- Dataset excerpts -
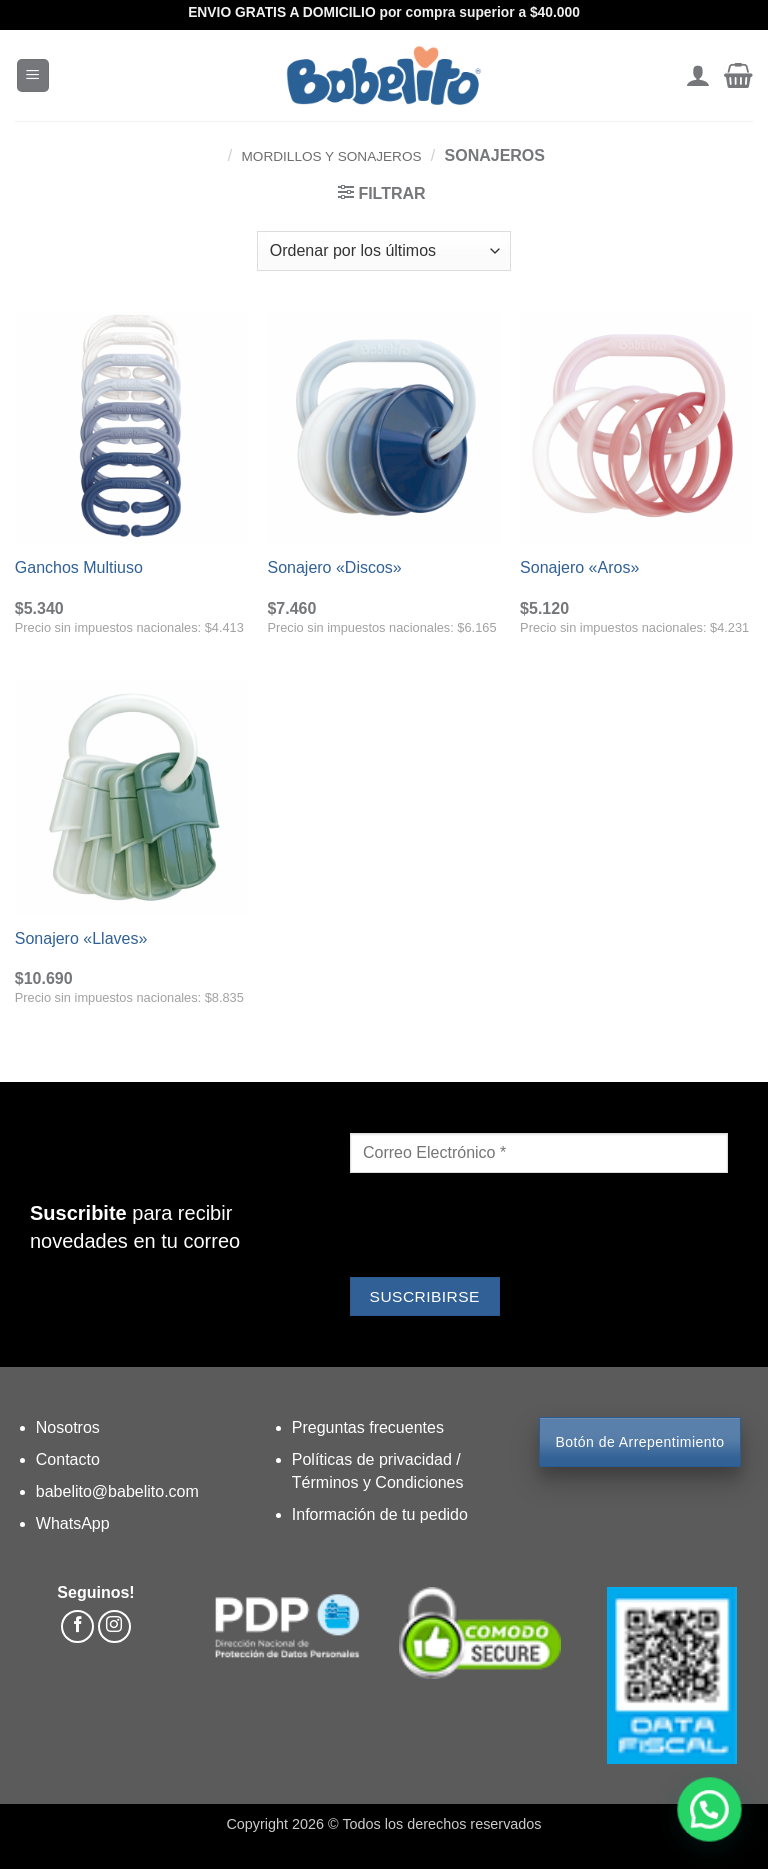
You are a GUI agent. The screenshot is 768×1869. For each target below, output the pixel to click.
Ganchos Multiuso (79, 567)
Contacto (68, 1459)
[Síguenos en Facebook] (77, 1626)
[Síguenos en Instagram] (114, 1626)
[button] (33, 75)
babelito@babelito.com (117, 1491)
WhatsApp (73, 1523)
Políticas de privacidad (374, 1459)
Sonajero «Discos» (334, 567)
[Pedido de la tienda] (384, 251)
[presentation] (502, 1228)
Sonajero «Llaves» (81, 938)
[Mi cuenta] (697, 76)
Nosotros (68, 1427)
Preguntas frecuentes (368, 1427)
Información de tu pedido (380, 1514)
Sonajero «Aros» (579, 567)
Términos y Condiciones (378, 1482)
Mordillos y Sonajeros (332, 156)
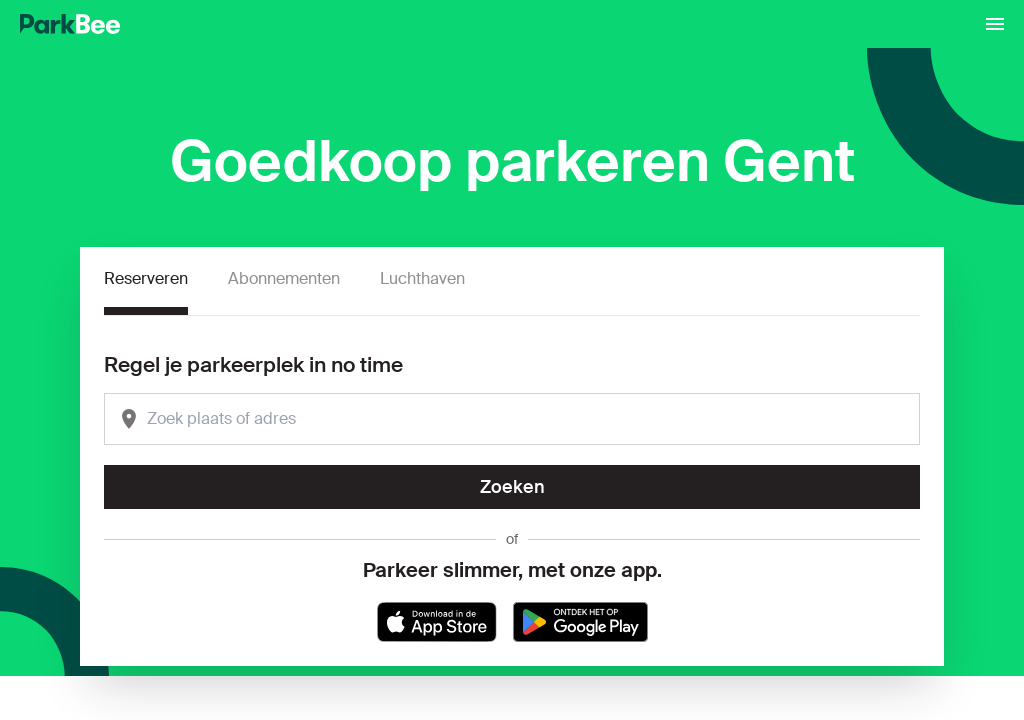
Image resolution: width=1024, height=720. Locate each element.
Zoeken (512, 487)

- Action item -
All of the records above are to be written out exactly, minus their images.

- Solved problem -
You are a GUI agent. The screenshot is 768×1869. For each target below, output the pixel to click.
Ganchos Multiuso (79, 567)
Contacto (68, 1459)
[Síguenos en Facebook] (77, 1626)
[Síguenos en Instagram] (114, 1626)
[button] (33, 75)
babelito@babelito.com (117, 1491)
WhatsApp (73, 1523)
Políticas de privacidad (374, 1459)
Sonajero «Discos» (334, 567)
[Pedido de la tienda] (384, 251)
[presentation] (502, 1228)
Sonajero «Llaves» (81, 938)
[Mi cuenta] (697, 76)
Nosotros (68, 1427)
Preguntas frecuentes (368, 1427)
Información de tu pedido (380, 1514)
Sonajero «Aros» (579, 567)
Términos y Condiciones (378, 1482)
Mordillos y Sonajeros (332, 156)
Image resolution: width=1024, height=720. Locate each element.
Zoeken (512, 487)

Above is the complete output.